Epidémie de grippe saisonnière : les explications du Dr Merabet
La hausse du nombre de cas de grippe saisonnière cette année est principalement due à l’abandon des mesures barrières et préventives, mais aussi au phénomène de la dette immunitaire. Le sérotype B de la grippe saisonnière reste le plus répandu.
Des informations rapportées à Médias24 font état d’une hausse du nombre de cas de grippe, impliquant notamment le virus H1N1.
Joint par nos soins, le Dr Mouad Merabet, coordonnateur du Centre national d’opérations d’urgence de santé publique du ministère de la Santé, se montre rassurant sur cette maladie respiratoire virale.

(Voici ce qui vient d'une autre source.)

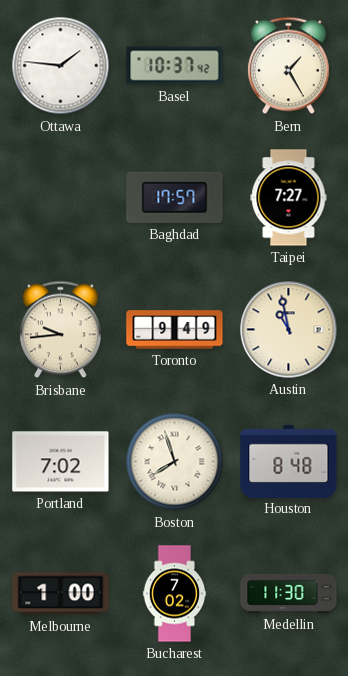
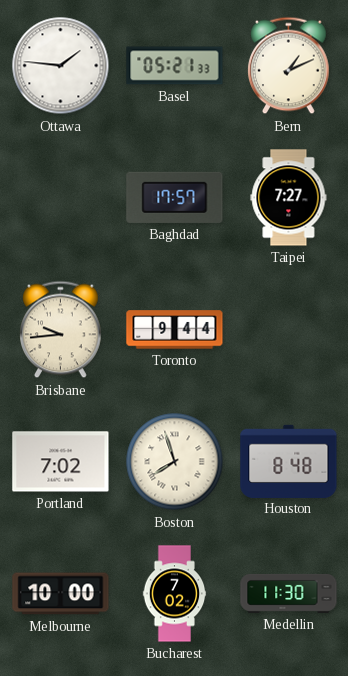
Basel: 10:37 -> 05:21
Bern: 1:25 -> 1:11
Toronto: 9:49 -> 9:44
Austin: 10:58 -> none
Melbourne: 1:00 -> 10:00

La sérotype B de la grippe domine au Maroc
"Les virus saisonniers dominent actuellement au Maroc, tels que la grippe saisonnière, le VRS (virus respiratoire syncytial, ndlr) et le rhinovirus, et non pas le Sars-CoV-2", nous confie notre interlocuteur.
"Différents sérotypes de la grippe saisonnière circulent au Maroc chaque année, notamment le B, le H1N1 et le H3N2, et chaque année, l’un de ces sérotypes domine. Cette année, il s’agit du sérotype B de la grippe", précise-t-il.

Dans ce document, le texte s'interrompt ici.